Porto-Vecchio
"La arena rosada de Palombaggia me hizo sentir que me estaban enseñando algo que no debería haber encontrado."
Llegué a Porto-Vecchio desde el norte, conduciendo hacia el sur por corredores de alcornoque que bordean la carretera como una arcada natural. El alcornoque es la textura de esta parte de Córcega — los troncos pelados en la cosecha pasan del naranja pálido al rojo-castaño oscuro, y en las tardes de calor los bosques huelen a algo entre resina y seta. La ciudad apareció sobre el golfo: el casco antiguo sentado en su promontorio, las murallas mirando al este, la marina extendiéndose abajo en una curva de barcos amarrados. Me habían avisado de que estaría lleno de veraneantes franceses e italianos adinerados, lo cual era cierto, y también, resultó, no venía al caso.

La haute ville merece más tiempo del que la mayoría de los visitantes le dedican. La puerta genovesa abre a un laberinto de callejuelas donde el comercio de la sal enriqueció este puerto en otra época. Los edificios antiguos albergan ahora boutiques y tiendas de vino, pero los huesos del lugar están intactos — las murallas curvas, las perspectivas repentinas, la manera en que la luz de la tarde se cuela entre edificios que llevan aquí cuatrocientos años. Me senté en una mesa cerca de la plaza principal y bebí un vaso de Nielluccio, la uva tinta seria de Córcega, con una tabla de embutidos, y escuché la mezcla de córcego, francés e italiano que llegaba de otras mesas. Los que llevaban el local no actuaban la cordialidad para los turistas pero tampoco la escatimaban. Solo había que tener paciencia con el registro inicial.
Las salinas al sur de la ciudad son lo que casi nadie visita, lo que las convierte en lo primero que le diría a cualquiera. Estas lagunas someras, rosas y blancas a la luz de la mañana, reflejan el cielo como espejos y atraen a una colonia de flamencos en verano. Recorrí el camino alrededor de ellas una mañana temprana, la única persona a la vista, la ciudad aún dormida, los pájaros picoteando en las aguas someras con la indiferencia completa de las cosas que no saben que son hermosas.

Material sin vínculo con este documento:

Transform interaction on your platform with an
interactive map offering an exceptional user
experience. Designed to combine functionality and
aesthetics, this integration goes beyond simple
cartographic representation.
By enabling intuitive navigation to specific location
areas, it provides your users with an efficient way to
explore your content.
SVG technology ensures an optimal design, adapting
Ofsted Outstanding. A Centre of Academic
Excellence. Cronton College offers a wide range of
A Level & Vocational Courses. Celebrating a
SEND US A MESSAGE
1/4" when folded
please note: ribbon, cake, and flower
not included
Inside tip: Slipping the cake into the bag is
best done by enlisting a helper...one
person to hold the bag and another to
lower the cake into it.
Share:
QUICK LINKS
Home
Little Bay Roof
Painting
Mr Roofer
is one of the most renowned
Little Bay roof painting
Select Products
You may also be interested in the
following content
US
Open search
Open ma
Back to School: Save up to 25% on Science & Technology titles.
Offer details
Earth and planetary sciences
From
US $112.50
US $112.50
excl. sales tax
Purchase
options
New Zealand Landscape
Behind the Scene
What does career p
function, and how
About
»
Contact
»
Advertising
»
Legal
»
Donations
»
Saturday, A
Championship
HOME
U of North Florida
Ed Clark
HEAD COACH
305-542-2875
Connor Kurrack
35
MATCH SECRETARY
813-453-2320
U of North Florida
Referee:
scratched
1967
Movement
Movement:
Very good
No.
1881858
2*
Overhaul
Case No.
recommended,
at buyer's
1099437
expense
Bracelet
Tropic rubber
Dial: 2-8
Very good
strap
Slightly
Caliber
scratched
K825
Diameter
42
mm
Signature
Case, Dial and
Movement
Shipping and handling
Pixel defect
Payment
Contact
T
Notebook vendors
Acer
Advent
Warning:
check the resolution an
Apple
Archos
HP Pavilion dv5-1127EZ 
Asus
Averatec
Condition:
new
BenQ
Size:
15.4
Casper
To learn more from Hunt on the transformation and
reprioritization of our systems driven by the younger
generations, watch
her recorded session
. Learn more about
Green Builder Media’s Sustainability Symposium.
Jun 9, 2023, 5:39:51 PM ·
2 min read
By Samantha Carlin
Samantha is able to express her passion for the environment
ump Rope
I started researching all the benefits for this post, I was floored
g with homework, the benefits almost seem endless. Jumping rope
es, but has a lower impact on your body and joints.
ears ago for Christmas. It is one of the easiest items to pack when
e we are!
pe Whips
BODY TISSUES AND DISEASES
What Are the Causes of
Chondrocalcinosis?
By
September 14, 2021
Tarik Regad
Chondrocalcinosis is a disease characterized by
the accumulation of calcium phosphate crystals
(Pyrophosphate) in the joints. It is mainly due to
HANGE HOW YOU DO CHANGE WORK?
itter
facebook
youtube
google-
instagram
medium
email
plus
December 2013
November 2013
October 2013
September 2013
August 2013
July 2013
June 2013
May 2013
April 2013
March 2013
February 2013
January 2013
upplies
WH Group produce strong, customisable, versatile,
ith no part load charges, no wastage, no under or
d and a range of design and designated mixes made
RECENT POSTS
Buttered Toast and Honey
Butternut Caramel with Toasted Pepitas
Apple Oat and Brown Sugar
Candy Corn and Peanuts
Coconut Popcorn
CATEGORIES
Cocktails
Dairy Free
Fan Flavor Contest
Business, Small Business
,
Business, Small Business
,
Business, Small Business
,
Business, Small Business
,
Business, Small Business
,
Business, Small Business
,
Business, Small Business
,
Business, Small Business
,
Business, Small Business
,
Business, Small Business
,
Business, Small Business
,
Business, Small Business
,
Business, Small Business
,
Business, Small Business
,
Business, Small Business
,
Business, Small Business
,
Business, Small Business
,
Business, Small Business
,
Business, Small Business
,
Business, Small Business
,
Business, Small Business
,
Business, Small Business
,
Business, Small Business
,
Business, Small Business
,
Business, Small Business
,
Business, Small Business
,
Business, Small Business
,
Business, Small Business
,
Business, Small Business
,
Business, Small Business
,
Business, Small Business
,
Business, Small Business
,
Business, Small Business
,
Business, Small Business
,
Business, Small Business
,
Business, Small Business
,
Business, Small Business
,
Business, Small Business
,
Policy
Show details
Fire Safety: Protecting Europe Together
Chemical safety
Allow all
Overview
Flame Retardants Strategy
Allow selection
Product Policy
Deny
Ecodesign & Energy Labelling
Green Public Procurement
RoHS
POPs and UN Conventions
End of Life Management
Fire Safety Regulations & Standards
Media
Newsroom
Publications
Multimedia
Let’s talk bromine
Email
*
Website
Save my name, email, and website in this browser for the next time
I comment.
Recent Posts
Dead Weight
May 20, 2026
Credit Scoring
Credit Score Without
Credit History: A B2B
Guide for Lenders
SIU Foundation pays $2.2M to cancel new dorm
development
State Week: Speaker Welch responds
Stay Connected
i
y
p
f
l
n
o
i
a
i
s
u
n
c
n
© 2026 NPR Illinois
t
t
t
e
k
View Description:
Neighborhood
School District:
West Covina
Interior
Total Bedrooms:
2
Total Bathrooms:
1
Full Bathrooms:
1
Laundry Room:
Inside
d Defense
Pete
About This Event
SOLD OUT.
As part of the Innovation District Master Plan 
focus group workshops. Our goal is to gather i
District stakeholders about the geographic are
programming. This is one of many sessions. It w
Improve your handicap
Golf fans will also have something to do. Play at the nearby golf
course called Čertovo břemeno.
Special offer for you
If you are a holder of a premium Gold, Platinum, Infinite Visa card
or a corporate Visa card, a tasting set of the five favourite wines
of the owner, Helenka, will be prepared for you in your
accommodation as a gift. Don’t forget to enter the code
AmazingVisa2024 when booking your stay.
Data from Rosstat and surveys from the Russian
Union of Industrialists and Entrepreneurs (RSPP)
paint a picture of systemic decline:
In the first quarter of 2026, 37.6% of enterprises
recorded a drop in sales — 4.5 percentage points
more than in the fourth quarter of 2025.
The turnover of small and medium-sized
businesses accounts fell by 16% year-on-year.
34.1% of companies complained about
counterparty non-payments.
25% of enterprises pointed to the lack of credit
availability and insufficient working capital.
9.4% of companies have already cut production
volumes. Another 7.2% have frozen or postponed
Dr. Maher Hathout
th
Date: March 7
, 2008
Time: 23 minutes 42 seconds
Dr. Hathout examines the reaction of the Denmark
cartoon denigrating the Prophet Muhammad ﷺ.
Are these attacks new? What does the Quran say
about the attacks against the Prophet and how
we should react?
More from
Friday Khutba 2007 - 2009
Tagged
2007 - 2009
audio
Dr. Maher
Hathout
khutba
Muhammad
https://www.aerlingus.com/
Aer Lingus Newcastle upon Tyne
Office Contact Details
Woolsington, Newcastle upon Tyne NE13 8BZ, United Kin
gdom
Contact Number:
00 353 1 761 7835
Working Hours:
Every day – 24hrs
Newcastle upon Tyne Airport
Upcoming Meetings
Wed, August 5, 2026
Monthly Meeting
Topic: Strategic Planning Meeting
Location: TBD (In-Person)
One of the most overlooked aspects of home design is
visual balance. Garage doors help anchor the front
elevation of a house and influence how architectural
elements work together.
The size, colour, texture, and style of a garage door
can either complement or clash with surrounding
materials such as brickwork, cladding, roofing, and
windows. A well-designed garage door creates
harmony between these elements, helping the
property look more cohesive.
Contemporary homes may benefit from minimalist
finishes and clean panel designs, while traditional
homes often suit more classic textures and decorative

Y sí, Palombaggia — la playa a tres kilómetros al sur que aparece en todos los postales corsos. La arena de tono rosado (granito pulverizado por el mar hasta convertirse en algo más parecido al polvo), los pinos parasol, el agua que pasa por diez tonos de azul antes de oscurecerse. Fui en septiembre. En julio habría sido una experiencia completamente diferente. En septiembre fue una de las playas más hermosas que he visto, y lo digo con cierta reticencia porque ya recibe suficiente atención.
Cuando ir: Junio para tranquilidad y buen tiempo antes de que la temporada alcance su pico. Septiembre para el mar cálido, carreteras transitables y el alivio particular de un pueblo turístico que recupera su propia identidad. En julio y agosto la ciudad y sus playas llegan a la saturación — Porto-Vecchio gestiona las multitudes mejor que algunos puntos del sur corso, pero las carreteras alrededor de Palombaggia se convierten en aparcamientos a las diez de la mañana.